My life was completely unmanageable.
When I started a new relationship with a man, it didn’t take long for him to notice that I had a problem with alcohol. He would try to stop me drinking alcohol so I would hide it to enable me to drink it in secret. This is when I knew my problem was getting out of hand and I needed help.
My parents were enlightened to the severity of my problem and together we drew up a plan.
I was to see a psychiatrist who prescribed me some alcohol withdrawal pills, who advised me to attend AA meetings.
After a lot of persuasion, I attended my first AA meeting. I didn’t need to be nervous as everybody was so welcoming and instantly made me feel at ease. As I listened to people telling their stories, I could identify with them and I knew instantly that I was in the right place.
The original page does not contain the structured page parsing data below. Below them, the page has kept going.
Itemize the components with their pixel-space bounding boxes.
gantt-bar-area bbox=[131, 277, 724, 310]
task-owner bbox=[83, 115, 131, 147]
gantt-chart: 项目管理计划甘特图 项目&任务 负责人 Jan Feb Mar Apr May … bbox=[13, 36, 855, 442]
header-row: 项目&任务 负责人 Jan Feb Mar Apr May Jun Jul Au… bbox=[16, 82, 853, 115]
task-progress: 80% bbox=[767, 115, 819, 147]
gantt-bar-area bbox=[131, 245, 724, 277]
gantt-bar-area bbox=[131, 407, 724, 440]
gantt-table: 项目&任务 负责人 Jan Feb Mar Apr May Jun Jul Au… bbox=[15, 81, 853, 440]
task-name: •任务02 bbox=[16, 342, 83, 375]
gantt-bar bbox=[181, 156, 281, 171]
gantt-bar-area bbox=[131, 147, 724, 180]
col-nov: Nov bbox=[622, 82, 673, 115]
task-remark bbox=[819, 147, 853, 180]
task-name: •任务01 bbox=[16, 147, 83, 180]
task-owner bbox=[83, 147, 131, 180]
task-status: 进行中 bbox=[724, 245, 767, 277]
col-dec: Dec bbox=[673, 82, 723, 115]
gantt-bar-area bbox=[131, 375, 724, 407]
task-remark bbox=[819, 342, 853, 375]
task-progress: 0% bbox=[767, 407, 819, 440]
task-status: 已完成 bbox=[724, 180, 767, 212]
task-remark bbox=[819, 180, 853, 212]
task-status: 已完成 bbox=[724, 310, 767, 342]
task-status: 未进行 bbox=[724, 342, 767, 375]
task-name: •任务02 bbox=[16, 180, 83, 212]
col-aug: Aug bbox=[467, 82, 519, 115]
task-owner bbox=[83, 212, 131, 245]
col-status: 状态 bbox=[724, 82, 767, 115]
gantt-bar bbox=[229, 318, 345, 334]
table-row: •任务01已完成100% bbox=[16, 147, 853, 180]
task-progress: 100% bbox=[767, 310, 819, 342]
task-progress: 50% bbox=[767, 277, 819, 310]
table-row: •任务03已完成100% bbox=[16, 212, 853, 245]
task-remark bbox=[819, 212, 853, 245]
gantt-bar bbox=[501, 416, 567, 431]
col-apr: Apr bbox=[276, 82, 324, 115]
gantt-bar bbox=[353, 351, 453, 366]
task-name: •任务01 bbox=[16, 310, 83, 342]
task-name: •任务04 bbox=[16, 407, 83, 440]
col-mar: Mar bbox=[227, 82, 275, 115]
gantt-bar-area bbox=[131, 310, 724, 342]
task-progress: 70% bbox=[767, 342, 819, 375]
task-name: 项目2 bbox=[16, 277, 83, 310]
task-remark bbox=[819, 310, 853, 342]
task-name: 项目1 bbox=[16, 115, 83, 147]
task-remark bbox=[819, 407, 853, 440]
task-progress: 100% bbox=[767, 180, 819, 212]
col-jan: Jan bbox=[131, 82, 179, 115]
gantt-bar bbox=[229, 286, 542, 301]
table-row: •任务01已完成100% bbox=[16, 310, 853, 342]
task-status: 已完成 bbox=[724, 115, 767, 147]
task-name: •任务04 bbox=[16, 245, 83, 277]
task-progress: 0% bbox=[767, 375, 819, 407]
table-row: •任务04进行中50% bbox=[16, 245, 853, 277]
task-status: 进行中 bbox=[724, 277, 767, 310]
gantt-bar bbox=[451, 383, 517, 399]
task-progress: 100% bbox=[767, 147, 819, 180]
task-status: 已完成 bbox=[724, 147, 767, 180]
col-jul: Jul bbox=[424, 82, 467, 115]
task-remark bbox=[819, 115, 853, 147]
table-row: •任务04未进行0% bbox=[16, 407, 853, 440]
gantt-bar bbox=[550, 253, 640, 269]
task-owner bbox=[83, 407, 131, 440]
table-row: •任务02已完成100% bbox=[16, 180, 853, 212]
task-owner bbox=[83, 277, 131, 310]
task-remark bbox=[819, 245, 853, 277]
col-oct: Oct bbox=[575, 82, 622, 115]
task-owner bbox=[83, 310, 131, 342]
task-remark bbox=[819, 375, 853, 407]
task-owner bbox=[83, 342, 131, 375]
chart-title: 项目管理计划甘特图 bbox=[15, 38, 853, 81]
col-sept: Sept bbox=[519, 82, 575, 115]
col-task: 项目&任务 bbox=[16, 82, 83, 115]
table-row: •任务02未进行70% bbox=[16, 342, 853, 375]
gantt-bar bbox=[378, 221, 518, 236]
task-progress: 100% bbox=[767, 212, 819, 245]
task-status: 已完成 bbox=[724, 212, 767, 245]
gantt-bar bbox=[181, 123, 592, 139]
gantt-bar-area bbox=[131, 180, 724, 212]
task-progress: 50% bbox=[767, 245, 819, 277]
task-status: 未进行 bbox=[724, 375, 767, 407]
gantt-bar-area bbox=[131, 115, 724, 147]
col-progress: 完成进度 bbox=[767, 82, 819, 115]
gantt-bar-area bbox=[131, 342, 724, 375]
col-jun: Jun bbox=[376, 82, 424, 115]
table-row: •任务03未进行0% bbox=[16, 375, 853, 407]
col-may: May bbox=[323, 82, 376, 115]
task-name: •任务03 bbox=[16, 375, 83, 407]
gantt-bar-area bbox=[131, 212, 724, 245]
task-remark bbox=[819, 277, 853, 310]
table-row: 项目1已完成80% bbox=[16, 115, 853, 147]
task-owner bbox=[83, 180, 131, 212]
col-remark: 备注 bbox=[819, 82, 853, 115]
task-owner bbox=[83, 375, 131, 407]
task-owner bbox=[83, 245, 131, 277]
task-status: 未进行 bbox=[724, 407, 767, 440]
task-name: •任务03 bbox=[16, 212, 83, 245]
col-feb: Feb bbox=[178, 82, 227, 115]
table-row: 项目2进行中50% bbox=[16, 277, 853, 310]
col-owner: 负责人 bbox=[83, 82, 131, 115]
I soon started attending a meeting most days and building friendships with likeminded people all trying to achieve the same goal of sobriety. I finally felt like I belonged and a weight was lifted off my shoulders. The support was immense and before long, I had a close group of friends who I could share my feelings, doubts, fears and anxieties with who understood me because they were living with the same disease.
My self esteem started to increase as I entered sobriety, no longer waking up terrified of what I had said or done the night before. I started to feel proud of myself rather than ashamed and could walk with my head held high.
I got a sponsor and started to work the 12 step program in AA. Initially, I was put off by the word ‘God’ but once it was explained that God is not a religious god, it is a god of your understanding, I realised that the 12 step program was in fact a spiritual program rather than a religious program.
The steps have taught me a new way of life, changing the way that I deal with stressful situations without the need for alcohol. I now accept the things that I cannot change and understand that alcohol never solves a problem; it will just make the problem worse.
I am now 15 months sober and I have my life back. Now that I am pain free with no pins and needles, I am playing sports again which were impossible whilst drinking.
I no longer wake up with feelings of dread, shame and embarrassment and more importantly I have a relationship back with my family of which I am very grateful.
The people I have met in AA are true friends for life rather than ‘drinking buddies’ who, looking back didn’t care for me at all.
I now spend my time going to AA meetings, meeting friends for walks or coffee, meditation and being grateful for living.
When I was drinking, I could not imagine a life without alcohol. If I can stop drinking, so can you!